To James Madison from Richard Peters, 26 February 1793

From Richard Peters

26th. Feby 1793.

Dear Sir

Always attentive to your Requests I have looked over & considered the Bill1 about which you spoke to me. Time is too short to correct it. Yet I rather retract this Idea, not being in the Predicament of one of our State Circuit Judges, who wrote, a few Weeks ago, a long Letter to our Assembly, & told them “his Time was so prodigiously taken up that he had not Leisure to shorten his Letter.” I should correct the Bill by striking out two thirds of it.

All that is really necessary & now pressing is, by a short Clause, to give to your Circuit & District Courts the Power of appointing Commissioners to take Bail. This will remedy, every Inconvenience now requiring Redress & you may amuse yourselves when you have more Leisure with the other Matters & entitle them Legal Sports. The Circuit Court should have this Power, for civil Causes particularly, & the District Court for Revenue Cases, but in both it may be generally vested. It is hard that a Defendant should be brought down from a Distance merely to give Bail.

As to the Affidavit Business & Endorsement of Prosecutors it will embarrass the US in Prosecutions & Pltffs in civil Causes so as more frequently to defeat Justice in the Pursuit of fair & honest Demands, than to protect Defendants from Oppression.

The 8th. & 9th. Clauses are proper enough & some Things may be picked out of one or two other Clauses, that will not be found wholesome as they are now mixed with morbific Matter.

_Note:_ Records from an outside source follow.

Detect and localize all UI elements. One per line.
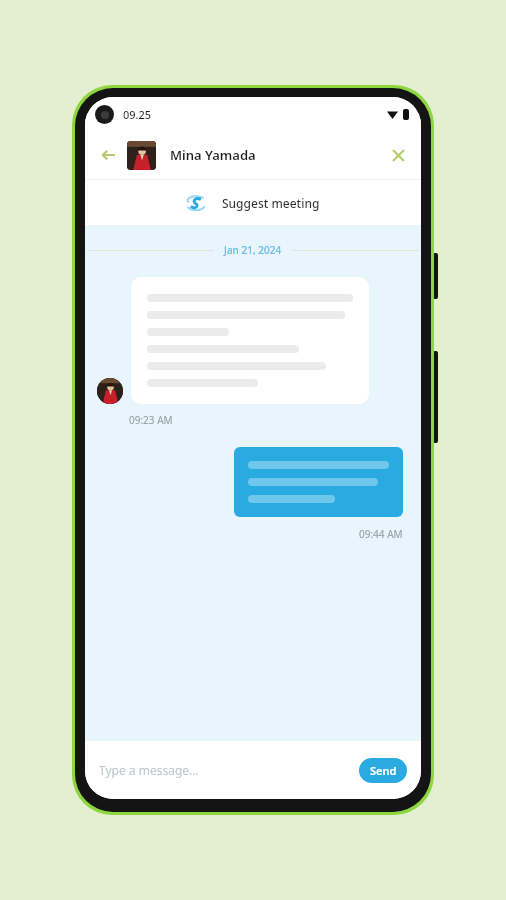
button[interactable]: Send xyxy=(359,758,407,783)
staticText: Mina Yamada xyxy=(170,146,385,164)
button[interactable]: Close xyxy=(385,142,411,168)
staticText: Suggest meeting xyxy=(222,195,320,211)
button[interactable]: Sender avatar xyxy=(97,378,123,404)
button[interactable] xyxy=(131,277,369,404)
button[interactable]: Type a message... xyxy=(99,741,359,799)
button[interactable]: Back xyxy=(95,142,121,168)
button[interactable] xyxy=(234,447,403,517)
staticText: 09.25 xyxy=(123,107,152,122)
button[interactable]: Profile photo xyxy=(127,141,156,170)
staticText: Type a message... xyxy=(99,762,199,778)
staticText: Jan 21, 2024 xyxy=(224,243,282,257)
staticText: Send xyxy=(370,763,397,778)
staticText: 09:23 AM xyxy=(129,413,173,427)
button[interactable]: Suggest meeting xyxy=(85,180,421,225)
staticText: 09:44 AM xyxy=(359,527,403,541)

The 7th. Clause is now & may be productive of great Abuses & Mischiefs. It is happy that it did not pass long enough before Blanchard’s Aeronautic Voyage & Descent.2 For if our Citizen Peasants in the Pine Barrens of Jersey had had Notice of such a Law, they would have supposed the Balloon to be a federal Vehicle laden with Ca. fa’s, fi: fa’s3 & Copies of Judgments against the Bipeds & Fellow Mortals of Jersey, obtained, for ought they knew, by Default, in Georgia or New Hampshire. Blanchard would have stood no more Chance among them than would an Aristocrat or Monarchy Man in the Section of Marseilles at Paris. They would have shot him (not having the Convenience of the Lanterne) not as a Post Master, but a Post Marshall. Forever after, their Fears would be kept alive by Flights of Crows, Wild Geese or Pidgeons, which they would suppose were other aerial Mails, filled with Alias & Pluries4 Castigations. Happy Blanchard! Thy Descent from the Clouds was more fortunate to thee than if it had been from Kings! Forgive my laughing a little on a grave Subject. Hæ Nugæ ad seria ducient.5 Believe me very sincerely and affectionately Yours

Richard Peters

RC (DLC). Docketed by JM.

1On 1 Jan. “a bill to explain an act entitled, ‘An act to establish the Judicial Courts of the United States,’ in respect to taking bail in criminal cases” was presented in the House, which passed it (as amended by the Senate) on 20 Feb. The president approved it on 2 Mar. (Annals of Congress description begins Debates and Proceedings in the Congress of the United States, 1789–1824 (42 vols.; Washington, 1834–56). description ends , 2d Cong., 2d sess., 770, 884; U.S. Statutes at Large description begins The Public Statutes at Large of the United States of America … (17 vols.; Boston, 1848–73). description ends , I, 333–35).

2On 9 Jan. 1793 Jean-Pierre-François Blanchard made the first balloon ascension in America, taking off from the Washington prison yard in Philadelphia and landing fifteen miles away “eastward of Woodbury” in New Jersey (Dunlap’s Am. Daily Advertiser, 10 Jan. 1793).

3Capias extendi facias—a writ of execution in English law against debtors to the crown—commanded a sheriff “to ‘take’ or arrest the body, and ‘cause to be extended’ the lands and goods of the debtor.” A writ of fieri facias commanded a sheriff “to levy and make the amount of a judgment” from the debtor’s goods and chattels (Black’s Law Dictionary [5th ed. rev.], pp. 189, 565).

4Writs issued when “other commands of the court have proved ineffectual” (ibid., pp. 66, 1039).

5“Hae nugae seria ducent”: “These trifles will bring [that friend] into serious trouble,” Horace, Ars Poetica, line 451 (Horace: Satires, Epistles, and Ars Poetica, Loeb Classical Library [1970 reprint], pp. 486–87).